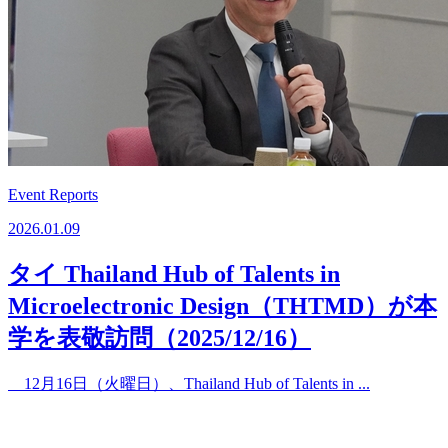
Event Reports
2026.01.09
タイ Thailand Hub of Talents in
Microelectronic Design（THTMD）が本
学を表敬訪問（2025/12/16）
12月16日（火曜日）、Thailand Hub of Talents in ...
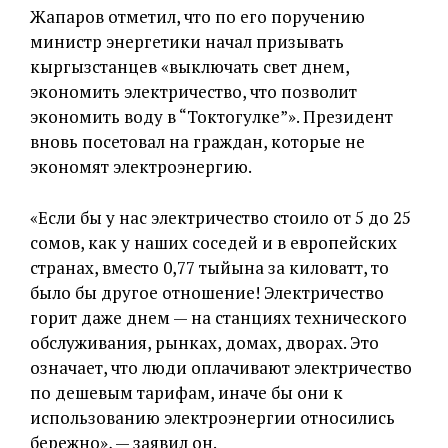
Жапаров отметил, что по его поручению
министр энергетики начал призывать
кыргызстанцев «выключать свет днем,
экономить электричество, что позволит
экономить воду в “Токтогулке”». Президент
вновь посетовал на граждан, которые не
экономят электроэнергию.
«Если бы у нас электричество стоило от 5 до 25
сомов, как у наших соседей и в европейских
странах, вместо 0,77 тыйына за киловатт, то
было бы другое отношение! Электричество
горит даже днем — на станциях технического
обслуживания, рынках, домах, дворах. Это
означает, что люди оплачивают электричество
по дешевым тарифам, иначе бы они к
использованию электроэнергии относились
бережно», — заявил он.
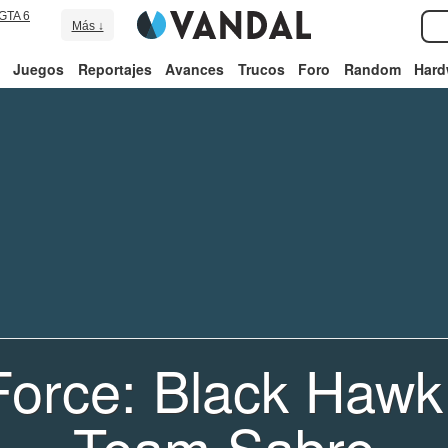
GTA 6
Más ↓
Juegos
Reportajes
Avances
Trucos
Foro
Random
Hard
Force: Black Haw
Team Sabre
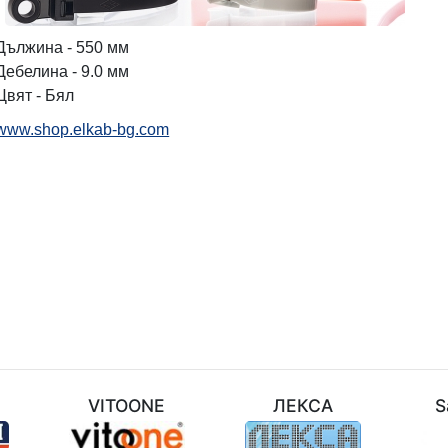
Дължина - 550 мм
Дебелина - 9.0 мм
Цвят - Бял
www.shop.elkab-bg.com
M
VITOONE
ЛЕКСА
S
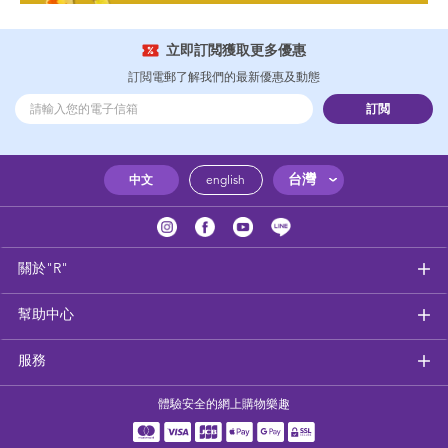
立即訂閲獲取更多優惠
訂閲電郵了解我們的最新優惠及動態
訂閲
台灣
中文
english
關於"R"
幫助中心
服務
體驗安全的網上購物樂趣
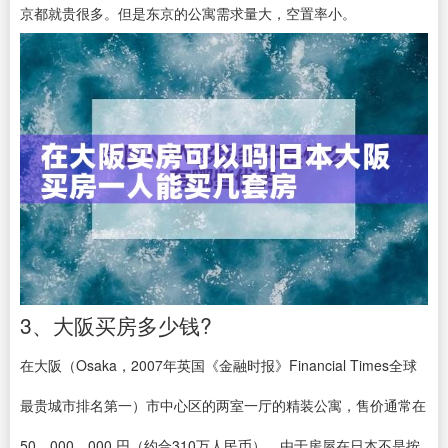
京都就贵很多。但是东京的公寓需求量大，空置率小。
3、大阪买房多少钱?
在大阪（Osaka，2007年英国《金融时报》Financial Times全球
最贵城市排名第一）市中心区的两室一厅的精装公寓，售价通常在
50，000，000 円（约合310万人民币）。由于房屋在日本不是按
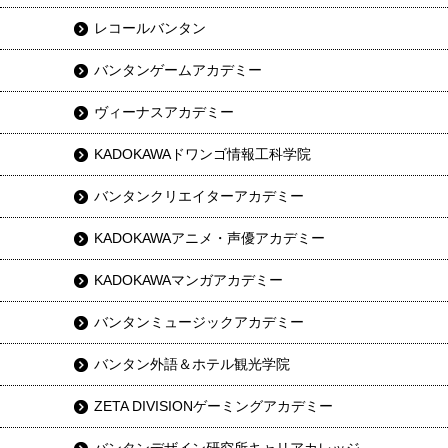
レコールバンタン
バンタンゲームアカデミー
ヴィーナスアカデミー
KADOKAWAドワンゴ情報工科学院
バンタンクリエイターアカデミー
KADOKAWAアニメ・声優アカデミー
KADOKAWAマンガアカデミー
バンタンミュージックアカデミー
バンタン外語＆ホテル観光学院
ZETA DIVISIONゲーミングアカデミー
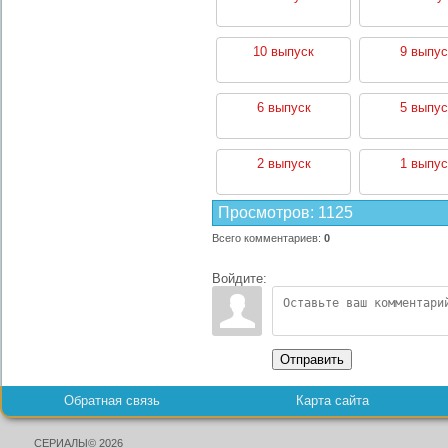
10 выпуск
9 выпус
6 выпуск
5 выпус
2 выпуск
1 выпус
Просмотров
:
1125
Всего комментариев
:
0
Войдите:
Отправить
Обратная связь
Карта сайта
СЕРИАЛЫ© 2026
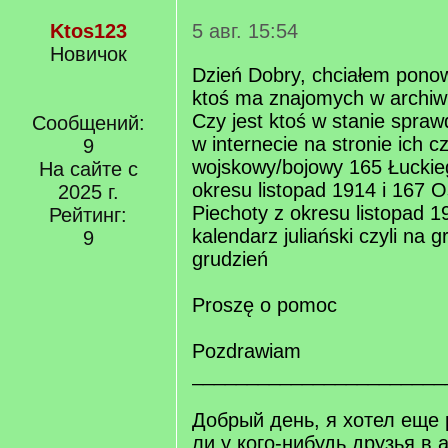
Ktos123
5 авг. 15:54
Новичок
Dzień Dobry, chciałem pono
ktoś ma znajomych w archiw
Czy jest ktoś w stanie spraw
Сообщений:
w internecie na stronie ich cz
9
wojskowy/bojowy 165 Łuckie
На сайте с
okresu listopad 1914 i 167 O
2025 г.
Piechoty z okresu listopad 1
Рейтинг:
kalendarz juliański czyli na 
9
grudzień
Proszę o pomoc
Pozdrawiam
_______________________
Добрый день, я хотел еще 
ли у кого-нибудь друзья в 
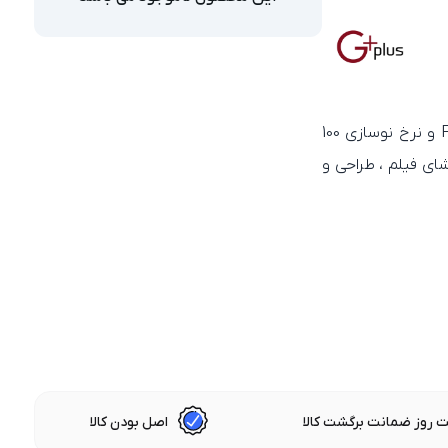
مانیتور 24 اینچ جی پلاس GDM-248CS با پنل IPS ، رزولوشن Full HD و نرخ نوسازی 100
ای فیلم ، طراحی و
 روز ضمانت برگشت کالا
اصل بودن کالا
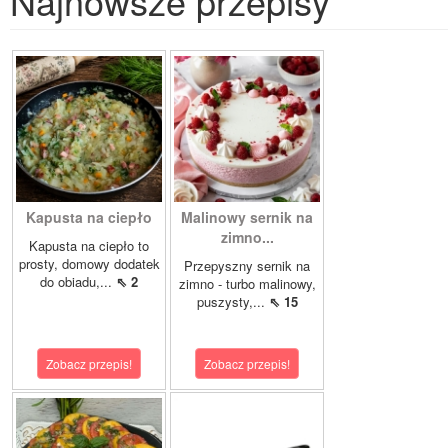
Najnowsze przepisy
Kapusta na ciepło
Malinowy sernik na
zimno...
Kapusta na ciepło to
prosty, domowy dodatek
Przepyszny sernik na
do obiadu,...
⇖ 2
zimno - turbo malinowy,
puszysty,...
⇖ 15
Zobacz przepis!
Zobacz przepis!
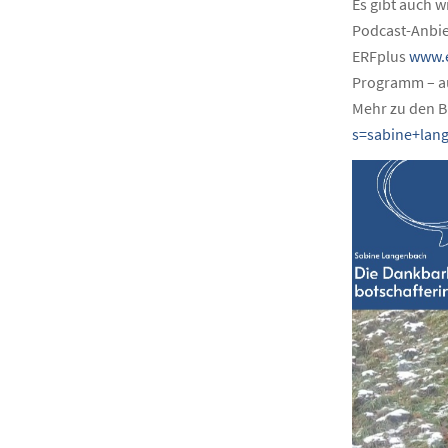
Es gibt auch w
Podcast-Anbi
ERFplus
www.e
Programm – au
Mehr zu den B
s=sabine+lan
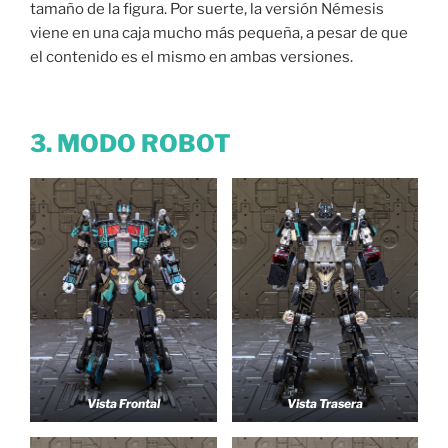
tamaño de la figura. Por suerte, la versión Némesis
viene en una caja mucho más pequeña, a pesar de que
el contenido es el mismo en ambas versiones.
3. MODO ROBOT
Vista Frontal
Vista Trasera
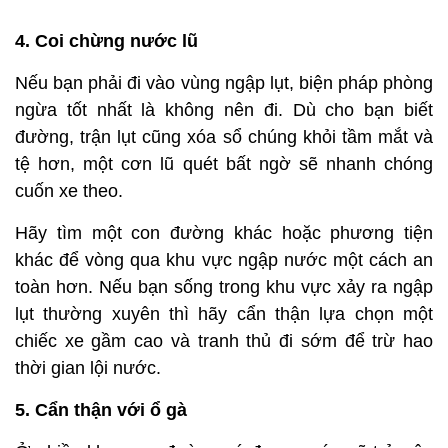
4. Coi chừng nước lũ
Nếu bạn phải đi vào vùng ngập lụt, biện pháp phòng
ngừa tốt nhất là không nên đi. Dù cho bạn biết
đường, trận lụt cũng xóa sổ chúng khỏi tầm mắt và
tệ hơn, một cơn lũ quét bất ngờ sẽ nhanh chóng
cuốn xe theo.
Hãy tìm một con đường khác hoặc phương tiện
khác để vòng qua khu vực ngập nước một cách an
toàn hơn. Nếu bạn sống trong khu vực xảy ra ngập
lụt thường xuyên thì hãy cẩn thận lựa chọn một
chiếc xe gầm cao và tranh thủ đi sớm để trừ hao
thời gian lội nước.
5. Cẩn thận với ổ gà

----

* Exercise aim: Leave out the pictures and set down everything else in the entries above exactly.

* Problem solution:
Event Reports
2026.01.09
タイ Thailand Hub of Talents in
Microelectronic Design（THTMD）が本
学を表敬訪問（2025/12/16）
12月16日（火曜日）、Thailand Hub of Talents in ...
Жапаров отметил, что по его поручению
министр энергетики начал призывать
кыргызстанцев «выключать свет днем,
экономить электричество, что позволит
экономить воду в “Токтогулке”». Президент
вновь посетовал на граждан, которые не
экономят электроэнергию.
«Если бы у нас электричество стоило от 5 до 25
сомов, как у наших соседей и в европейских
странах, вместо 0,77 тыйына за киловатт, то
было бы другое отношение! Электричество
горит даже днем — на станциях технического
обслуживания, рынках, домах, дворах. Это
означает, что люди оплачивают электричество
по дешевым тарифам, иначе бы они к
использованию электроэнергии относились
бережно», — заявил он.
GTA 6
Más ↓
Juegos
Reportajes
Avances
Trucos
Foro
Random
Hard
Force: Black Haw
Team Sabre
Дължина - 550 мм
Дебелина - 9.0 мм
Цвят - Бял
www.shop.elkab-bg.com
M
VITOONE
ЛЕКСА
S
立即訂閲獲取更多優惠
訂閲電郵了解我們的最新優惠及動態
訂閲
台灣
中文
english
關於"R"
幫助中心
服務
體驗安全的網上購物樂趣
京都就贵很多。但是东京的公寓需求量大，空置率小。
3、大阪买房多少钱?
在大阪（Osaka，2007年英国《金融时报》Financial Times全球
最贵城市排名第一）市中心区的两室一厅的精装公寓，售价通常在
50，000，000 円（约合310万人民币）。由于房屋在日本不是按
レコールバンタン
バンタンゲームアカデミー
ヴィーナスアカデミー
KADOKAWAドワンゴ情報工科学院
バンタンクリエイターアカデミー
KADOKAWAアニメ・声優アカデミー
KADOKAWAマンガアカデミー
バンタンミュージックアカデミー
バンタン外語＆ホテル観光学院
ZETA DIVISIONゲーミングアカデミー
10 выпуск
9 выпус
6 выпуск
5 выпус
2 выпуск
1 выпус
Просмотров
:
1125
Всего комментариев
:
0
Войдите:
Отправить
Обратная связь
Карта сайта
СЕРИАЛЫ© 2026
Ktos123
5 авг. 15:54
Новичок
Dzień Dobry, chciałem pono
ktoś ma znajomych w archiw
Czy jest ktoś w stanie spraw
Сообщений:
w internecie na stronie ich cz
9
wojskowy/bojowy 165 Łuckie
На сайте с
okresu listopad 1914 i 167 O
2025 г.
Piechoty z okresu listopad 1
Рейтинг:
kalendarz juliański czyli na 
9
grudzień
Proszę o pomoc
Pozdrawiam
_______________________
Добрый день, я хотел еще 
ли у кого-нибудь друзья в 
مانیتور 24 اینچ جی پلاس GDM-248CS با پنل IPS ، رزولوشن Full HD و نرخ نوسازی 100
ای فیلم ، طراحی و
 روز ضمانت برگشت کالا
اصل بودن کالا
Najnowsze przepisy
Kapusta na ciepło
Malinowy sernik na
zimno...
Kapusta na ciepło to
prosty, domowy dodatek
Przepyszny sernik na
do obiadu,...
⇖ 2
zimno - turbo malinowy,
puszysty,...
⇖ 15
Zobacz przepis!
Zobacz przepis!
Es gibt auch w
Podcast-Anbi
ERFplus
www.e
Programm – au
Mehr zu den B
s=sabine+lan
tamaño de la figura. Por suerte, la versión Némesis
viene en una caja mucho más pequeña, a pesar de que
el contenido es el mismo en ambas versiones.
3. MODO ROBOT
Vista Frontal
Vista Trasera
4. Coi chừng nước lũ
Nếu bạn phải đi vào vùng ngập lụt, biện pháp phòng
ngừa tốt nhất là không nên đi. Dù cho bạn biết
đường, trận lụt cũng xóa sổ chúng khỏi tầm mắt và
tệ hơn, một cơn lũ quét bất ngờ sẽ nhanh chóng
cuốn xe theo.
Hãy tìm một con đường khác hoặc phương tiện
khác để vòng qua khu vực ngập nước một cách an
toàn hơn. Nếu bạn sống trong khu vực xảy ra ngập
lụt thường xuyên thì hãy cẩn thận lựa chọn một
chiếc xe gầm cao và tranh thủ đi sớm để trừ hao
thời gian lội nước.
5. Cẩn thận với ổ gà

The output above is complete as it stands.